Displaced residents of Marawi city wait for their other relatives after queueing up to receive relief and food supplies at an evacuation center in Balo-i township, Lanao del Norte province, southern Philippines Wednesday, May 31, 2017. Tens of thousands of residents are now housed in different evacuation centers as Government troops fight with Muslim militants who laid siege in Marawi city Tuesday of last week.
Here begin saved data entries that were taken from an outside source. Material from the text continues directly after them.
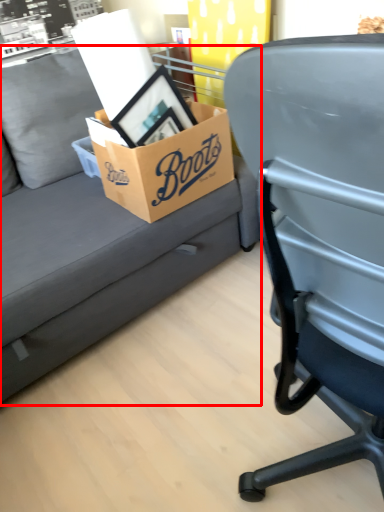 Question: Considering the relative positions of studio couch (annotated by the red box) and box in the image provided, where is studio couch (annotated by the red box) located with respect to the staircase?

Choices:
 (A) right
 (B) left

Answer: (B) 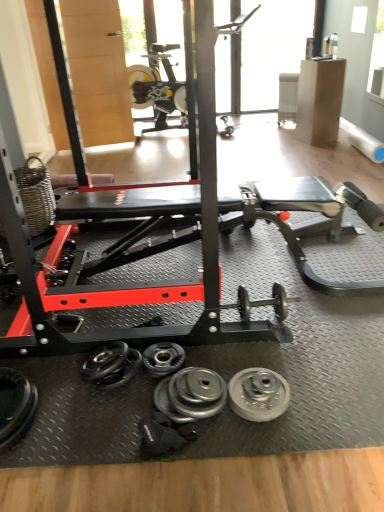 Identify the location of free location to the right of silver metallic dumbbell at center, the second dumbbell when ordered from left to right. (210, 354). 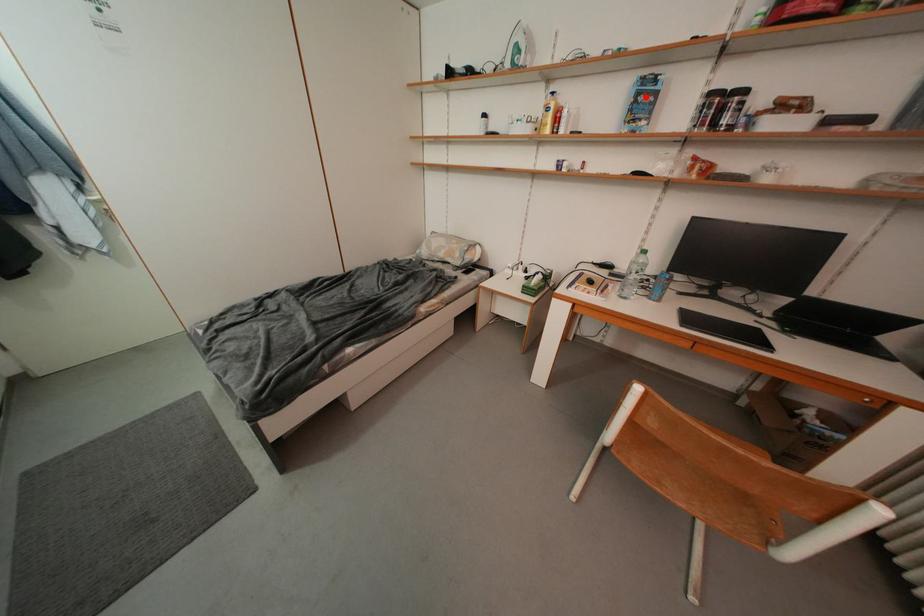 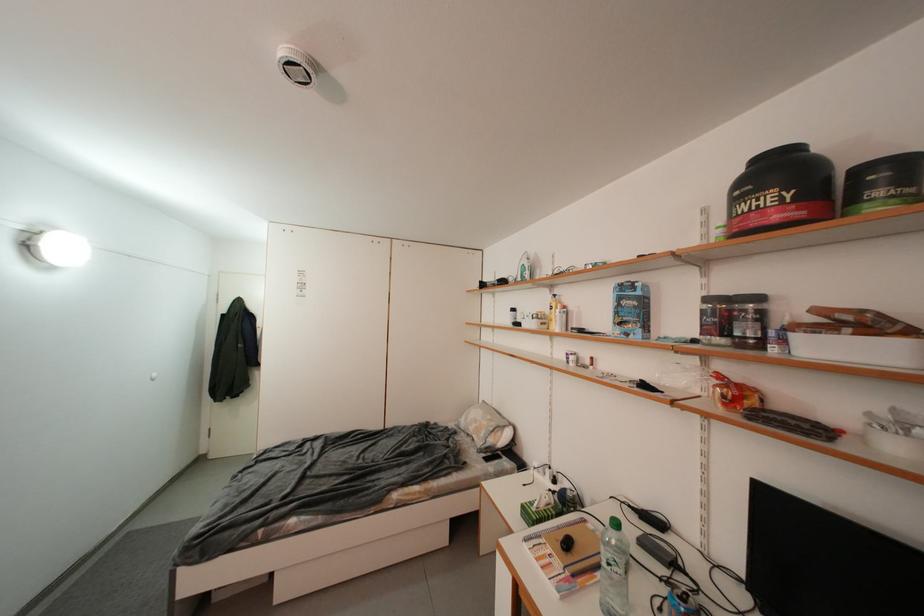 Locate, in the second image, the point that corresponds to the highlighted location in the first image.

(627, 302) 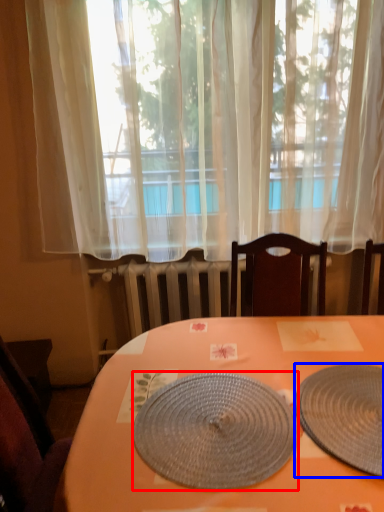 Question: Among these objects, which one is nearest to the camera, plate (highlighted by a red box) or plate (highlighted by a blue box)?

Choices:
 (A) plate
 (B) plate

Answer: (B) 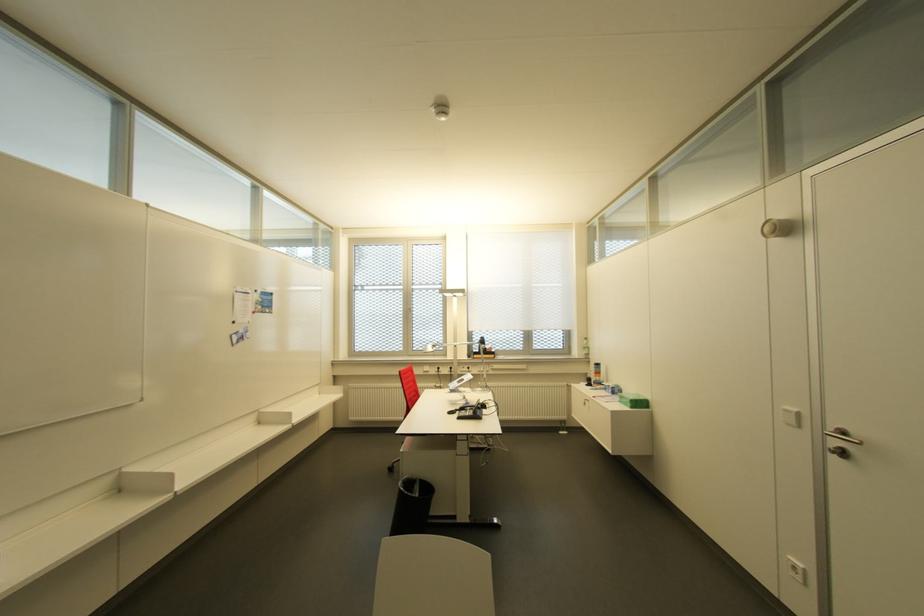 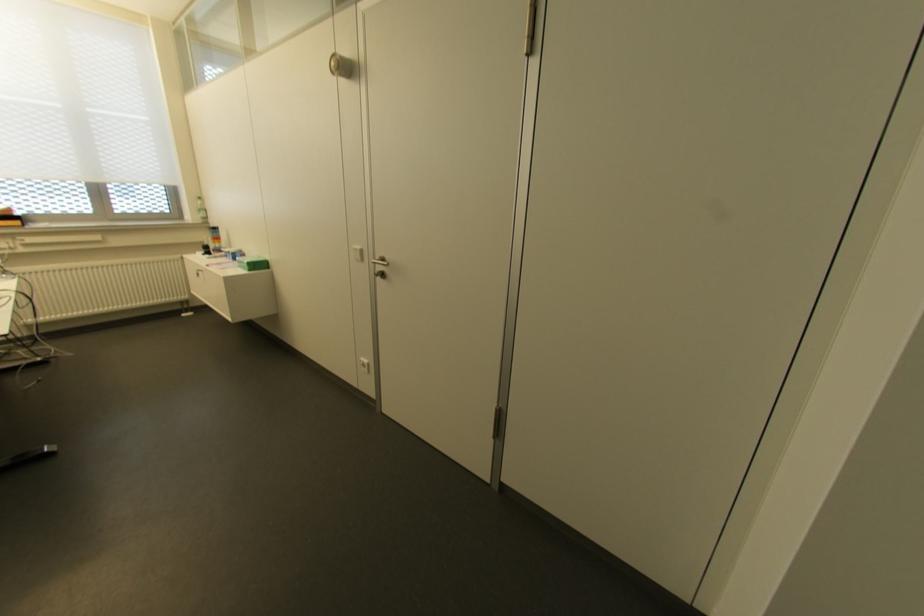 Locate, in the second image, the point that corresponds to (593,377) in the first image.

(213, 243) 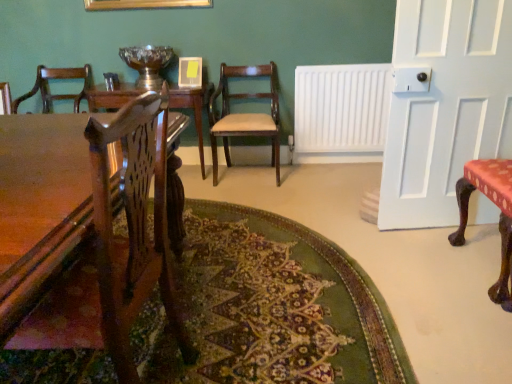 Question: From a real-world perspective, is green textured rug at center physically below mahogany wood chair at center, which appears as the 2th chair when viewed from the right?

Choices:
 (A) yes
 (B) no

Answer: (A)

Question: From a real-world perspective, does green textured rug at center stand above mahogany wood chair at center, positioned as the first chair in left-to-right order?

Choices:
 (A) yes
 (B) no

Answer: (B)

Question: From the image's perspective, is green textured rug at center located beneath mahogany wood chair at center, the second chair in the front-to-back sequence?

Choices:
 (A) yes
 (B) no

Answer: (A)

Question: Considering the relative positions of green textured rug at center and mahogany wood chair at center, which appears as the 2th chair when viewed from the right, in the image provided, is green textured rug at center to the right of mahogany wood chair at center, which appears as the 2th chair when viewed from the right, from the viewer's perspective?

Choices:
 (A) no
 (B) yes

Answer: (B)

Question: Is mahogany wood chair at center, the first chair when ordered from back to front, at the back of green textured rug at center?

Choices:
 (A) no
 (B) yes

Answer: (A)

Question: Does green textured rug at center have a lesser height compared to mahogany wood chair at center, which appears as the 2th chair when viewed from the right?

Choices:
 (A) no
 (B) yes

Answer: (B)

Question: Could you tell me if green textured rug at center is turned towards wooden table at center?

Choices:
 (A) yes
 (B) no

Answer: (B)

Question: Considering the relative sizes of green textured rug at center and wooden table at center in the image provided, is green textured rug at center taller than wooden table at center?

Choices:
 (A) no
 (B) yes

Answer: (A)

Question: From the image's perspective, does green textured rug at center appear higher than wooden table at center?

Choices:
 (A) yes
 (B) no

Answer: (B)

Question: Does green textured rug at center have a larger size compared to wooden table at center?

Choices:
 (A) yes
 (B) no

Answer: (B)

Question: Is green textured rug at center far away from wooden table at center?

Choices:
 (A) yes
 (B) no

Answer: (A)

Question: Is green textured rug at center smaller than wooden table at center?

Choices:
 (A) yes
 (B) no

Answer: (A)

Question: From a real-world perspective, is white painted wood door at right below red fabric-covered chair at right, which is the 2th chair in back-to-front order?

Choices:
 (A) no
 (B) yes

Answer: (A) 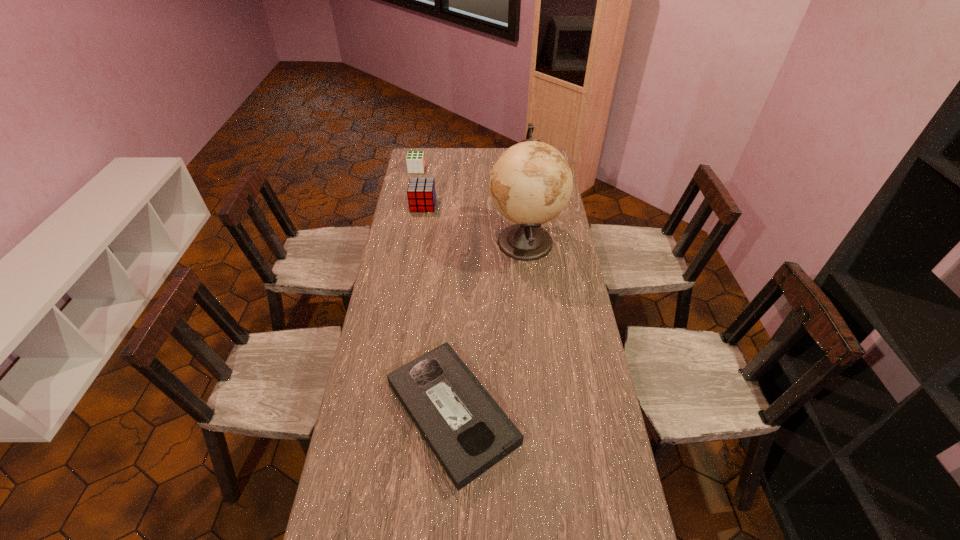 The width and height of the screenshot is (960, 540). I want to click on the tallest object, so click(531, 183).

At what (x,y) coordinates should I click in order to perform the action: click on globe. Please return your answer as a coordinate pair (x, y). Looking at the image, I should click on (531, 183).

You are a GUI agent. You are given a task and a screenshot of the screen. Output one action in this format:
    pyautogui.click(x=<x>, y=<y>)
    Task: Click on the second tallest object
    This screenshot has width=960, height=540.
    Given the screenshot: What is the action you would take?
    pyautogui.click(x=421, y=194)

I want to click on the taller cube, so [421, 194].

At what (x,y) coordinates should I click in order to perform the action: click on the farther cube. Please return your answer as a coordinate pair (x, y). Looking at the image, I should click on (415, 160).

Image resolution: width=960 pixels, height=540 pixels. In order to click on the second shortest object in this screenshot , I will do `click(415, 160)`.

You are a GUI agent. You are given a task and a screenshot of the screen. Output one action in this format:
    pyautogui.click(x=<x>, y=<y>)
    Task: Click on the videotape
    The height and width of the screenshot is (540, 960).
    Given the screenshot: What is the action you would take?
    pyautogui.click(x=468, y=432)

The height and width of the screenshot is (540, 960). Find the location of `the shortest object`. the shortest object is located at coordinates (468, 432).

Where is `free spot located on the front-facing side of the second nearest object`? This screenshot has width=960, height=540. free spot located on the front-facing side of the second nearest object is located at coordinates (417, 241).

Identify the location of free space located on the front-facing side of the second nearest object. (474, 241). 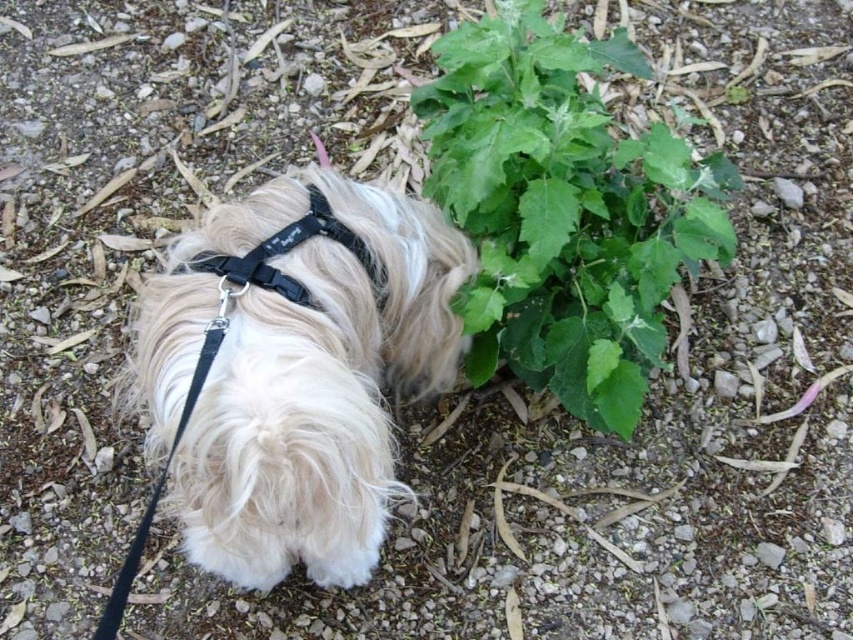 From the picture: Between white fluffy dog at center and green leafy plant at center, which one has less height?

white fluffy dog at center

Does point (236, 440) come closer to viewer compared to point (448, 49)?

Yes, point (236, 440) is in front of point (448, 49).

Find the location of a particular element. The width and height of the screenshot is (853, 640). white fluffy dog at center is located at coordinates (296, 369). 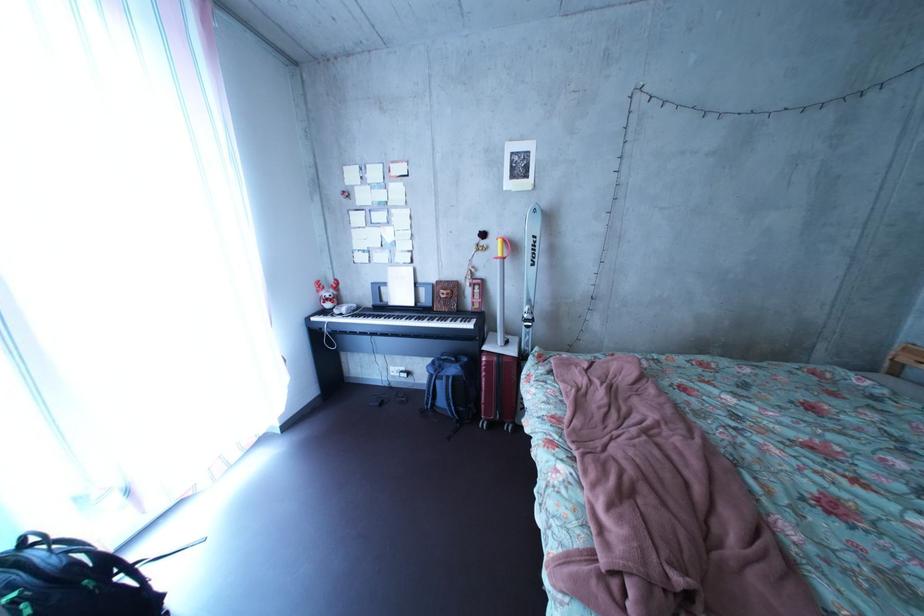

AP/Bullit Marquez

No foreign aid for Marawi, says government

Julian Ocampo (Philstar.com) - June 23, 2017 - 11:10am

MANILA, Philippines — A month into the siege in Marawi City that has killed hundreds, the Duterte administration has not received-- and will not ask-- for any foreign assistance, government officials said on Friday.

"We have not been asking them," Social Welfare Secretary Judy Taguiwalo said in a tweet.

Charmaine Aviquivil, foreign affairs executive director for public diplomacy, said "no foreign aid was coursed" through the Department of Foreign Affairs so far.

Budget Secretary Benjamin Diokno earlier said there are enough funds to handle the fighting in Marawi City, which began in May 23 after a failed mission by government troops to kill Abu Sayyaf leader Isnilon Hapilon.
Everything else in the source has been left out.